«9-го мая умерла Ирина Вульф. Не могу опомниться. Будто я осталась одна на всей земле. Я обижала ее — не верила ей. Она сказала: „Вас любит Ниночка и я, а вы не дорожите этим“.»
«Умерла Ирина. Дикая жалость. И поговорить теперь уже не с кем. Такое сиротство».
«Со смертью Ирины я надломилась, рухнула, связь с жизнью порвана. Такое ужасное сиротство не под силу. Никого не осталось, с кем связана была жизнь».
Пришло письмо от Орловой:
«Дорогая, любимая Фаина Георгиевна!
Скорблю всем сердцем о постигшем нас горе. Не могу поверить, что моего друга, Ирины Сергеевны нет с нами. Непостижимо… Боже мой, как все трагично. Как играла, не знаю и ничего не понимаю…
Всеми мыслями, душой и сердцем с Вами, моя дорогая и любимая и единственная.
Ваша, Люба Орлова. 14-V-72».
И опять — Раневская:
«9-го мая умерла Ирочка Вульф. Я одна теперь на земле, страшно. Мы были дружны, я сердилась на нее, но я, видимо, любила ее. Роднее после Павлы Леонтьевны не было никого. Я узнала ее ребенком… Мне стыдно, что я пережила ее. В ее смерть я не верю, не верю, что не увижу. Меня гонят в больницу, но надо играть. Одно утешение: скоро все кончится и у меня. 15-е, май, 72 год».
На Донском рядом с надписью «Незабвенной памяти Павлы Леонтьевны Вульф — осиротевшая семья» Раневская сделала надпись: «Ирина Вульф. 1972».
Каждую субботу или воскресенье я старался бывать у Фаины Георгиевны; когда уходил, она всегда нагружала меня бананами, отрезала буженины, посылала конфеты Тане. Она чувствовала мое горе глубже меня. А я спасался работой — в это время подходило к концу строительство Дворца пионеров в городе Кирове. Я подарил Фаине Георгиевне буклеты с видами этого здания, принес медаль — работа была отмечена премией Совета Министров СССР. Раневская поцеловала меня и, помолчав, сказала: «Вот, не дожила Ирина».
ЮЖИНСКИЙ ПЕРЕУЛОК
1973–1982
Боже мой, как прошмыгнула жизнь, я даже не слышала, как поют соловьи.

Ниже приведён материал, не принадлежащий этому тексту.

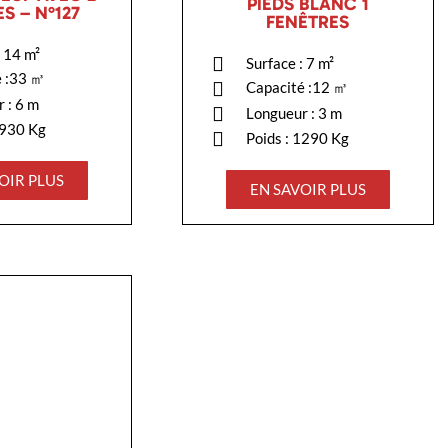
PIEDS BLANC 1
S – N°127
FENÊTRES
: 14 m²
Surface : 7 m²
é :33 ㎥
Capacité :12 ㎥
 : 6 m
Longueur : 3 m
1930 Kg
Poids : 1290 Kg
OIR PLUS
EN SAVOIR PLUS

В 1973 году Раневская переехала в кирпичную 16-этажную «башню» в Южинском переулке. Сюда, в тихий центр, она перебралась по настоянию своей подруги Нины Станиславовны Сухоцкой, жившей по соседству.
Наверное, это было правильно — Фаине Георгиевне стало легче жить: театр был рядом, забегали актеры. Дом был построен скучно, но капитально — «для хороших людей».
Помню, в какой-то солнечный осенний день Ия Саввина, Петр Штейн и я помогали Фаине Георгиевне переезжать с Котельнической, под градом ее рекомендаций укладывали книги: они должны были путешествовать в том же соседстве, в каком стояли на ее полках.
Каменный тупик Котельнического дома. Ни одного дерева. Серый асфальт. Раневская не жалела, что уезжала отсюда, хотя на Южинском она оказывалась в окружении номенклатуры, а здесь, на Котельнической, остались ее друзья — Роман Кармен, Михаил Жаров, Вадим Рындин, Галина Уланова.
В ее новой квартире на Южинском тоже был небольшой холл-прихожая с остекленными дверями, как в высотке, но уже не белыми, а «под дуб»; прямо — большая гостиная, направо — коридор, приводящий в большую кухню; налево по коридору — спальня, направо — туалет и ванная. Симпатии Раневской были в равной степени отданы гостиной и кухне.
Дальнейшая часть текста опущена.